Avoid the temptation to create über-powerful handler() or update() methods/objects that can do everything inside a single entry point in a "util" or "lib" module (with a possibly associated evil kwargs parameter list) The fact is, this single entry point will branch to a myriad places and it will be a nightmare to follow and change in the future, becoming the dreaded single point of failure that no one wants to touch even with the end of a long sitck.
Instead, move the functionality related to each data item as close to the data as possible. Which means, to the module where it is declared. These should be much smaller and easier to test and manage than the über monsther methods.
Then, use the controller to glue together all these small pieces to build a response to your clients.
kwargs is EVIL. Deeply EVIL. Root-canal-extraction-level evil.
kwargs is a Python facility designed to provide enormous flexibility in some situations. Particularly, decorators, generators and other kind of functions benefit greatly from being able to accept an arbitrary number of parameters. But It is not a general purpose facility to call methods.
The ONLY acceptable use of kwargs in normal application development, that is, outside framework code, is when the function actually can accept an arbitrary number of arguments and its actions and results are not affected by the values received in the kwargs parameter list.
In particular, the following code is NOT ACCEPTABLE:
def blah(**kwargs):
if ‘destroy_world’ in kwargs:
do_something()
if ‘save_world’ in kwargs:
do_something_else()
See how many things are wrong with this function? Let’s see: first, the caller does have to either read the documentation you provided in the function to know what are acceptable values to send in the kwargs dictionary. Second, a small syntax error when composing the arguments for the function call can make a significant difference in what the function does. Third, anyone reading your code will have to go thru all the function body to understand what valid kwargs arguments are.

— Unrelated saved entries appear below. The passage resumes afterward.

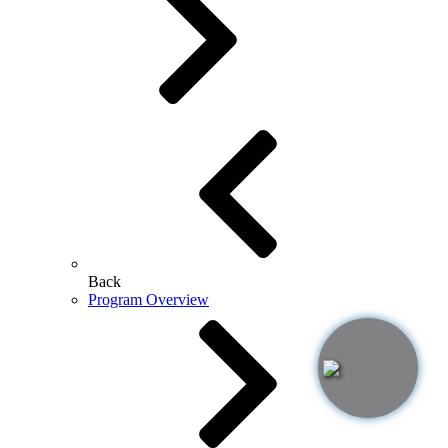
Back
Program Overview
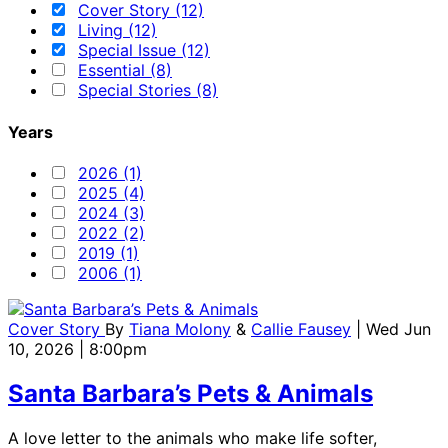
Cover Story (12)
Living (12)
Special Issue (12)
Essential (8)
Special Stories (8)
Years
2026 (1)
2025 (4)
2024 (3)
2022 (2)
2019 (1)
2006 (1)
Cover Story
By
Tiana Molony
&
Callie Fausey
| Wed Jun
10, 2026 | 8:00pm
Santa Barbara’s Pets & Animals
A love letter to the animals who make life softer,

And finally, why stop there? Why don’t you define all of your methods accepting **kwargs and be done with parameter lists? Can you imagine how completely unreadable your code will become?
Seriously, each time you use kwargs in application code, a baby unicorn dies somewhere.

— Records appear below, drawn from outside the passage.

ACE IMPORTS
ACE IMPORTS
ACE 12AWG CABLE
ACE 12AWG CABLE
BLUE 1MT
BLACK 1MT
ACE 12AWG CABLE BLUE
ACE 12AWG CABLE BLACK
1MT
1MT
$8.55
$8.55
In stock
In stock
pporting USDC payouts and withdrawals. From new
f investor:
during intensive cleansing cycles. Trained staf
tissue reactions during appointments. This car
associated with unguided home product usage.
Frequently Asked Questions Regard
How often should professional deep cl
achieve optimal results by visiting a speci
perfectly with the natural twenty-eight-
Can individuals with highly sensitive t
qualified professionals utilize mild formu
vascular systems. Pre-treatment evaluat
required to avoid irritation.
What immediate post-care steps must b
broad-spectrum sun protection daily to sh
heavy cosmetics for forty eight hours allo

DRY - Don’t repeat yourself
If you’re doing it more than twice, it is worth thinking about it. Consider this code:
def blah(self, some_dict):
if ‘name’ in some_dict:
data[‘name’] = some_dict[‘name’]
if ‘address’ in some_dict:
data[‘address’] = some_dict[‘address’]
....
....
if ‘postal_code’ in ‘some_dict’:
data[‘postal_code’] = some_dict[‘postal_code’]
Why not use this instead?
def blah(self, some_dict):
allowed_entries = [‘name’, ‘address’, ... ‘postal_code’]
for entry in allowed_entries.keys()
if entry in some_dict:
data[entry] = some_dict[entry]
Or even better and surely more pythonic and satisfying:
def blah(self, some_dict):
allowed_entries = [‘name’, ‘address’, ... ‘postal_code’]
data = { key : some_dict[key] for entry in allowed_entries if key in some_dict }
There are a lot of advantages of doing this. You can arbitrarily extend the list of things that you transfer. You can easily test this code. The code coverage report will keep giving you 100% no matter how many values you include in some_dict. The code is explicit and simple to understand.
And even better, someone reading your code will not have to go thru a page or two of if statements just to see what you’re doing.
Avoid micro optimizations
You may code this thinking you’re just writing efficient code by saving a function call:
if a in some_dict:
result = some_dict[a]
else
result = some_default_value
instead of
result = some_dict.get(a, some_default_value)
Now, go back to your console and time these two examples executing a few thousand times. Measure the difference and think how many .0001’s of a seconds you’re saving, if any. Now, go back to your app and remember the point about using the Python standard library and the Django provided functionality.